▶ _The task_: Without the pictures, give the entries below again exactly as written.

Page-level text extractions:
_ _ _ _ _
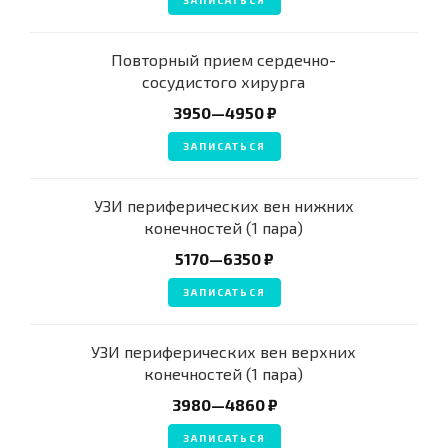
ЗАПИСАТЬСЯ
Повторный прием сердечно-
сосудистого хирурга
3950—4950 ₽
ЗАПИСАТЬСЯ
УЗИ периферических вен нижних
конечностей (1 пара)
5170—6350 ₽
ЗАПИСАТЬСЯ
УЗИ периферических вен верхних
конечностей (1 пара)
3980—4860 ₽
ЗАПИСАТЬСЯ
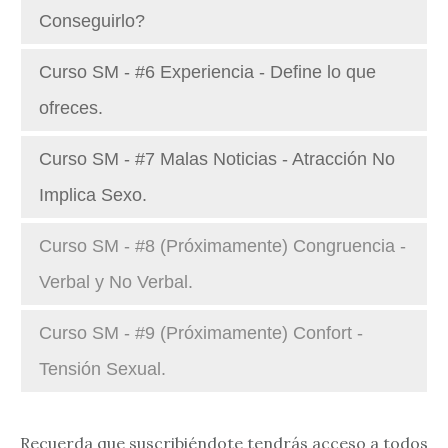
Conseguirlo?
Curso SM - #6 Experiencia - Define lo que
ofreces.
Curso SM - #7 Malas Noticias - Atracción No
Implica Sexo.
Curso SM - #8 (Próximamente) Congruencia -
Verbal y No Verbal.
Curso SM - #9 (Próximamente) Confort -
Tensión Sexual.
Recuerda que suscribiéndote tendrás acceso a todos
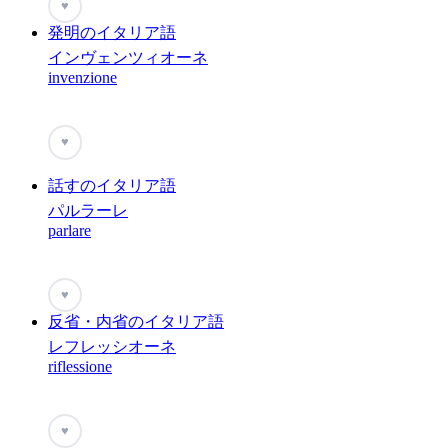
♥
発明のイタリア語
インヴェンツィオーネ
invenzione
♥
話すのイタリア語
パルラーレ
parlare
♥
反省・内省のイタリア語
レフレッシオーネ
riflessione
♥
_ _ _ _ _
▶ _Solved exercise_:
ЗАПИСАТЬСЯ
Повторный прием сердечно-
сосудистого хирурга
3950—4950 ₽
ЗАПИСАТЬСЯ
УЗИ периферических вен нижних
конечностей (1 пара)
5170—6350 ₽
ЗАПИСАТЬСЯ
УЗИ периферических вен верхних
конечностей (1 пара)
3980—4860 ₽
ЗАПИСАТЬСЯ
Conseguirlo?
Curso SM - #6 Experiencia - Define lo que
ofreces.
Curso SM - #7 Malas Noticias - Atracción No
Implica Sexo.
Curso SM - #8 (Próximamente) Congruencia -
Verbal y No Verbal.
Curso SM - #9 (Próximamente) Confort -
Tensión Sexual.
Recuerda que suscribiéndote tendrás acceso a todos
♥
発明のイタリア語
インヴェンツィオーネ
invenzione
♥
話すのイタリア語
パルラーレ
parlare
♥
反省・内省のイタリア語
レフレッシオーネ
riflessione
♥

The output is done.